* What is expected
Lines holding the word "para" are the ones to copy from the data below.

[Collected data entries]
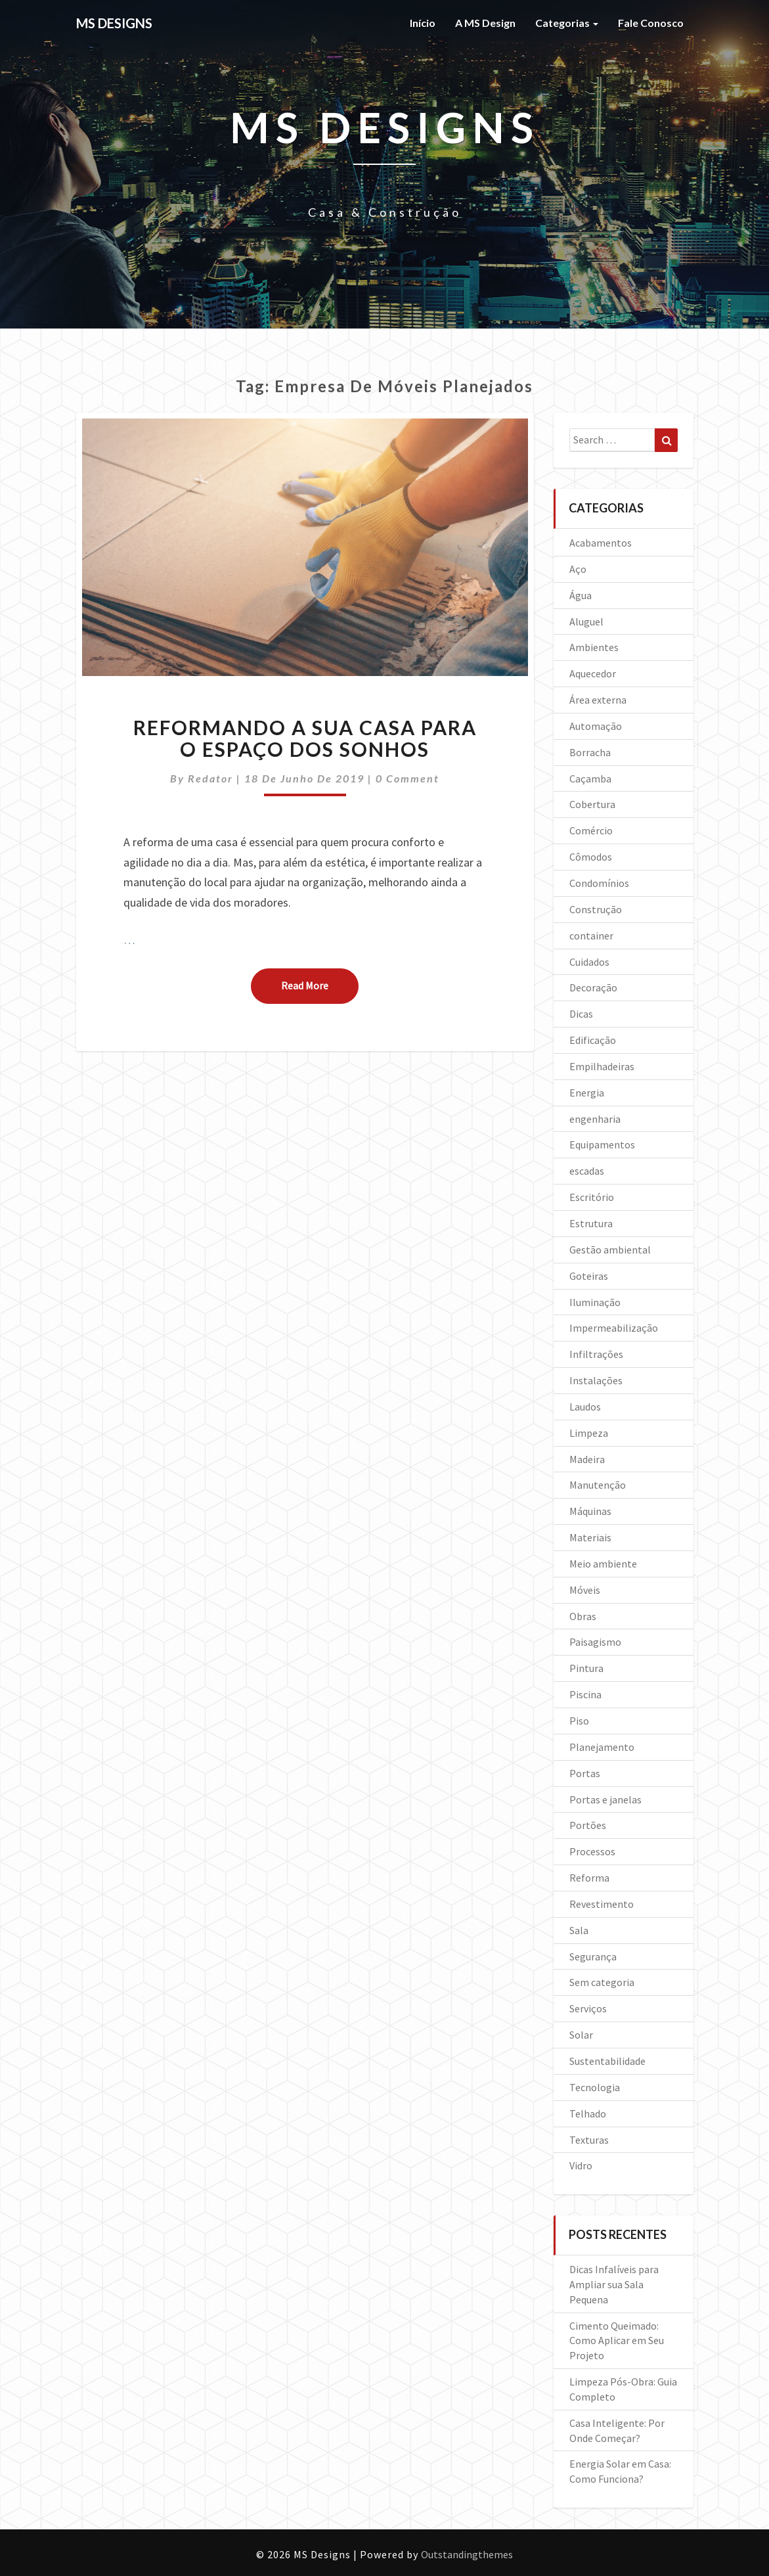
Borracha (590, 752)
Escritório (591, 1197)
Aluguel (586, 621)
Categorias (566, 22)
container (591, 935)
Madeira (587, 1459)
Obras (582, 1616)
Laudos (585, 1406)
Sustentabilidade (607, 2061)
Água (580, 595)
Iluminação (595, 1302)
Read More (320, 985)
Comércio (591, 830)
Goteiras (588, 1275)
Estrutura (591, 1223)
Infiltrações (596, 1354)
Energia (586, 1092)
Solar (581, 2034)
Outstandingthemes (467, 2554)
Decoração (593, 987)
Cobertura (592, 804)
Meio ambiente (603, 1563)
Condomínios (599, 883)
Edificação (592, 1040)
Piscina (585, 1694)
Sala (578, 1930)
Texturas (589, 2139)
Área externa (597, 699)
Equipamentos (602, 1144)
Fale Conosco (651, 22)
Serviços (588, 2008)
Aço (577, 569)
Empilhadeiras (601, 1066)
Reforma (589, 1877)
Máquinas (590, 1511)
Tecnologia (594, 2087)
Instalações (596, 1380)
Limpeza (588, 1432)
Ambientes (594, 647)
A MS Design (485, 22)
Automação (595, 726)
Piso (579, 1720)
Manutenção (597, 1484)
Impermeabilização (613, 1327)
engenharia (595, 1118)
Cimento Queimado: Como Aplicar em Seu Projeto (616, 2340)
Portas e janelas (605, 1799)
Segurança (593, 1956)
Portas (584, 1773)
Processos (592, 1851)
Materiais (590, 1537)
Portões (587, 1825)
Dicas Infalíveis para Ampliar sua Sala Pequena (614, 2284)
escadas (586, 1170)
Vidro (580, 2165)
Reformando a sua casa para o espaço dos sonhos (305, 738)
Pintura (586, 1668)
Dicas (581, 1013)
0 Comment (407, 778)
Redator (210, 778)
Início (422, 22)
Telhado (587, 2113)
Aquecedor (592, 673)
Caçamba (590, 778)
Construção (595, 909)
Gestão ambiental (610, 1249)
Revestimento (601, 1903)
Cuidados (589, 961)
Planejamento (601, 1746)
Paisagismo (595, 1641)
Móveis (584, 1589)
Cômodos (590, 856)
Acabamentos (600, 542)
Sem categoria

* Final answer
Dicas Infalíveis para Ampliar sua Sala Pequena (614, 2284)
Reformando a sua casa para o espaço dos sonhos (305, 738)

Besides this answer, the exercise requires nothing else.